April 16 (Bloomberg) -- AbitibiBowater Inc., North America’s biggest newsprint maker, sought bankruptcy protection after U.S. lenders refused to accept a proposed debt restructuring.
AbitibiBowater had assets of $9.9 billion and debt of $8.78 billion on Sept. 30, according to a Chapter 11 petition filed today in U.S. Bankruptcy Court in Wilmington, Delaware. Thirty-one affiliates also entered bankruptcy. The Montreal- based company plans to seek court protection in Canada tomorrow.
“Today’s announced decisions ensure business continuity for AbitibiBowater and were made only after all other viable options to recapitalize our long-term debt were exhausted,” Chief Executive Officer David Paterson said in a statement.
Paterson had sought to refinance debt to reduce borrowing costs that reached $203 million in last year’s second quarter. AbitibiBowater, which sold timberlands in Quebec to repay debt, is struggling with a drop in North American paper demand as newspapers lose readers and advertisers to the Internet.

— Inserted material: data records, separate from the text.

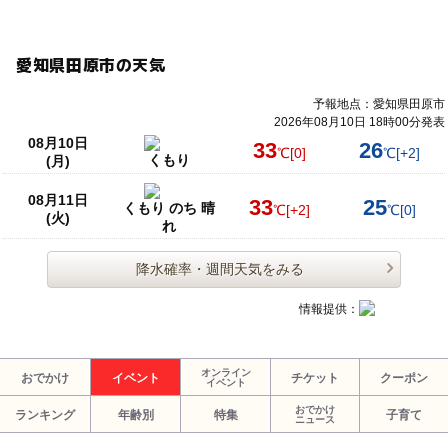
愛知県田原市の天気
予報地点：愛知県田原市
2026年08月10日 18時00分発表
08月10日
33
26
℃
[0]
℃
[+2]
くもり
(月)
08月11日
33
25
くもり のち 晴
℃
[+2]
℃
[0]
(火)
れ
降水確率・週間天気をみる
情報提供：
オンライン
おでかけ
イベント
チケット
クーポン
イベント
おでかけ
ランキング
年齢別
特集
子育て
ニュース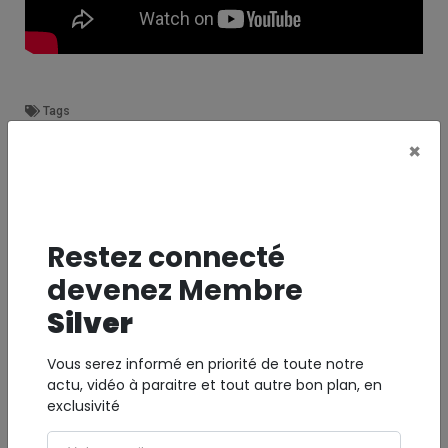
Tags
×
L'ARTICLE EN IMAGE
Restez connecté
devenez Membre
Silver
Vous serez informé en priorité de toute notre
actu, vidéo à paraitre et tout autre bon plan, en
exclusivité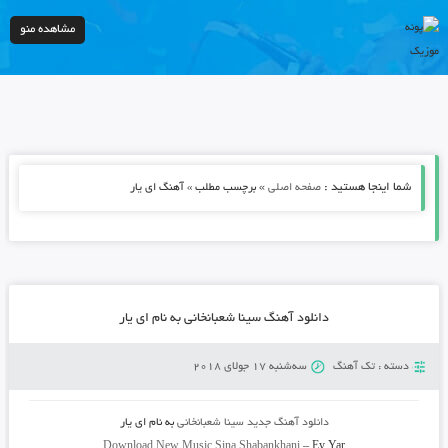
مشاهده منو
شما اینجا هستید :
»
صفحه اصلی
برچسب مطلب » آهنگ ای یار
دانلود آهنگ سینا شعبانخانی به نام ای یار
دسته :
تک آهنگ
سه‌شنبه 17 جولای 2018
دانلود آهنگ جدید
سینا شعبانخانی
به نام
ای یار
Download New Music
Sina Shabankhani
–
Ey Yar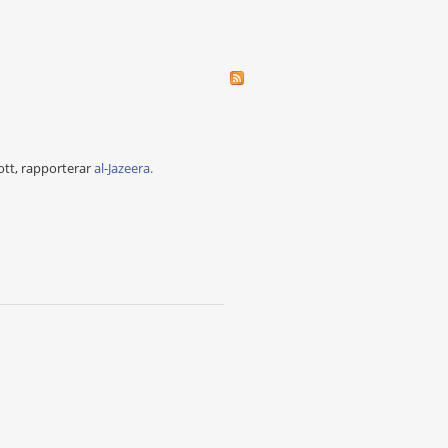
rott, rapporterar
al-Jazeera.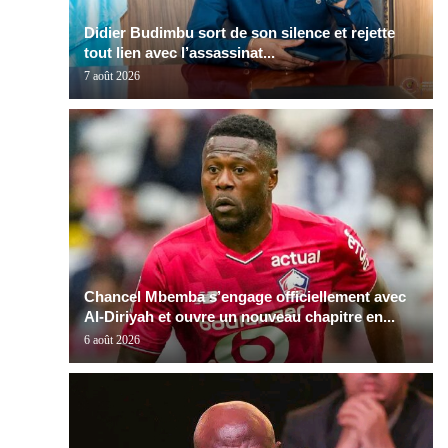
Didier Budimbu sort de son silence et rejette
tout lien avec l’assassinat...
7 août 2026
Chancel Mbemba s’engage officiellement avec
Al-Diriyah et ouvre un nouveau chapitre en...
6 août 2026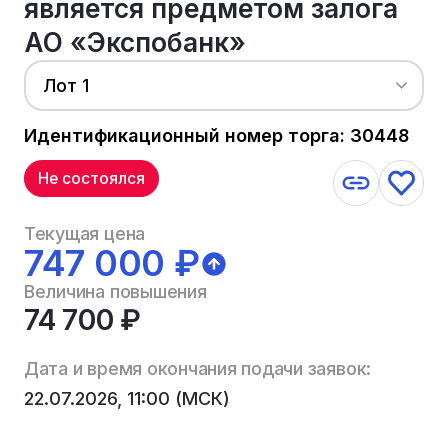
является предметом залога
АО «Экспобанк»
Лот 1
Идентификационный номер торга: 30448
Не состоялся
Текущая цена
747 000 ₽
Величина повышения
74 700 ₽
Дата и время окончания подачи заявок:
22.07.2026, 11:00 (МСК)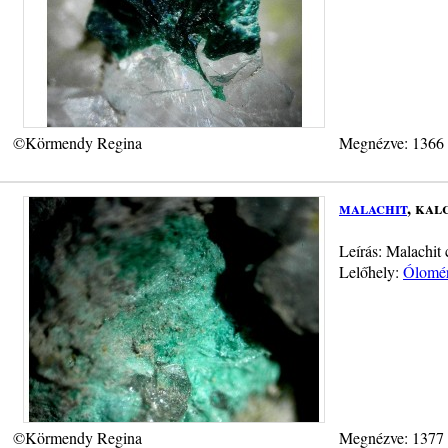
©Körmendy Regina
Megnézve: 1366
malachit
, kal
Leírás: Malachit 
Lelőhely:
Ólomér
©Körmendy Regina
Megnézve: 1377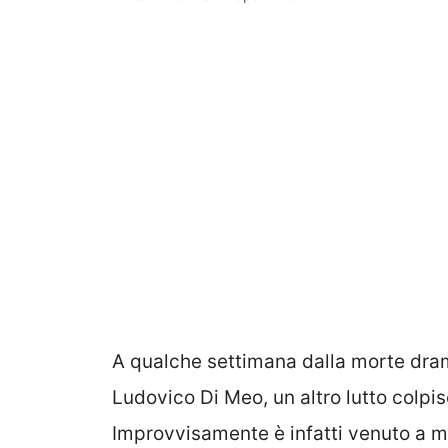
A qualche settimana dalla morte dra
Ludovico Di Meo, un altro lutto colpis
Improvvisamente è infatti venuto a ma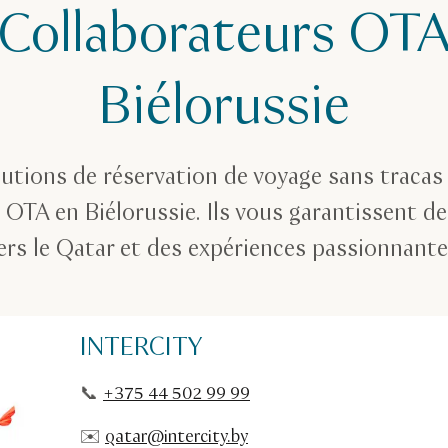
Collaborateurs OT
Biélorussie
lutions de réservation de voyage sans tracas
 OTA en Biélorussie. Ils vous garantissent d
rs le Qatar et des expériences passionnantes
INTERCITY
📞
+375 44 502 99 99
✉️
qatar@intercity.by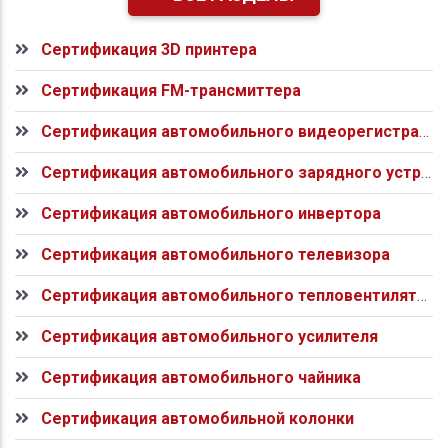
Сертификация 3D принтера
Сертификация FM-трансмиттера
Сертификация автомобильного видеорегистратора
Сертификация автомобильного зарядного устройства
Сертификация автомобильного инвертора
Сертификация автомобильного телевизора
Сертификация автомобильного тепловентилятора
Сертификация автомобильного усилителя
Сертификация автомобильного чайника
Сертификация автомобильной колонки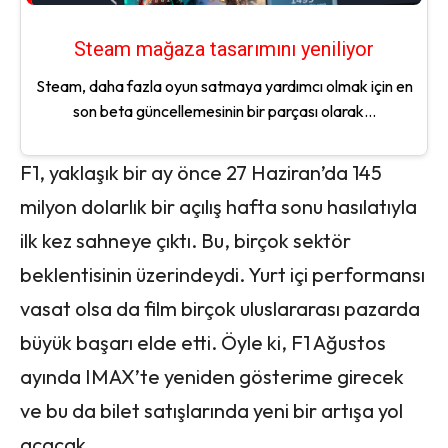
Steam mağaza tasarımını yeniliyor
Steam, daha fazla oyun satmaya yardımcı olmak için en
son beta güncellemesinin bir parçası olarak...
F1, yaklaşık bir ay önce 27 Haziran’da 145
milyon dolarlık bir açılış hafta sonu hasılatıyla
ilk kez sahneye çıktı. Bu, birçok sektör
beklentisinin üzerindeydi. Yurt içi performansı
vasat olsa da film birçok uluslararası pazarda
büyük başarı elde etti. Öyle ki, F1 Ağustos
ayında IMAX’te yeniden gösterime girecek
ve bu da bilet satışlarında yeni bir artışa yol
açacak.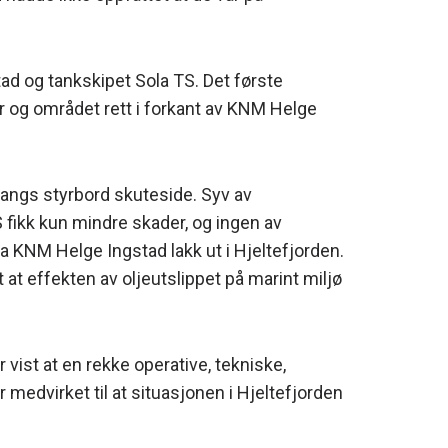
tad og tankskipet Sola TS. Det første
er og området rett i forkant av KNM Helge
langs styrbord skuteside. Syv av
 fikk kun mindre skader, og ingen av
a KNM Helge Ingstad lakk ut i Hjeltefjorden.
 at effekten av oljeutslippet på marint miljø
ist at en rekke operative, tekniske,
medvirket til at situasjonen i Hjeltefjorden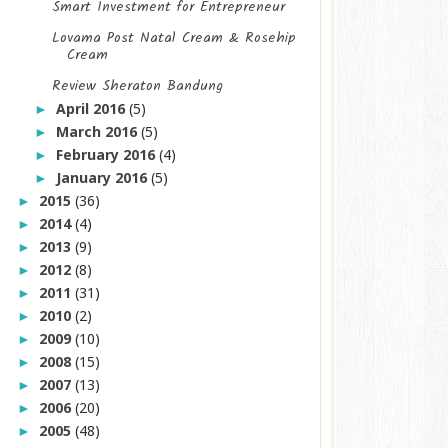
Smart Investment for Entrepreneur
Lovama Post Natal Cream & Rosehip
Cream
Review Sheraton Bandung
April 2016
(5)
►
March 2016
(5)
►
February 2016
(4)
►
January 2016
(5)
►
2015
(36)
►
2014
(4)
►
2013
(9)
►
2012
(8)
►
2011
(31)
►
2010
(2)
►
2009
(10)
►
2008
(15)
►
2007
(13)
►
2006
(20)
►
2005
(48)
►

The company owns about 43 percent of U.S. and Canadian newsprint capacity, according to RBC Capital Markets.
“This is a relief,” Paul Quinn, an analyst of paper and forest-products companies at RBC in Vancouver, said of today’s bankruptcy filing. “Abitibi tried to reorganize outside the courts, but the goal posts kept moving.”
AbitibiBowater plans to borrow as much as $200 million from Fairfax Financial Holdings Ltd. and Avenue Management LLC to fund some Bowater operations as it reorganizes, according to the statement.
AbitibiBowater’s most recent drive to restructure its debt began in February when the company sought creditor support to exchange $1.8 billion of notes issued by its Bowater subsidiary for new notes.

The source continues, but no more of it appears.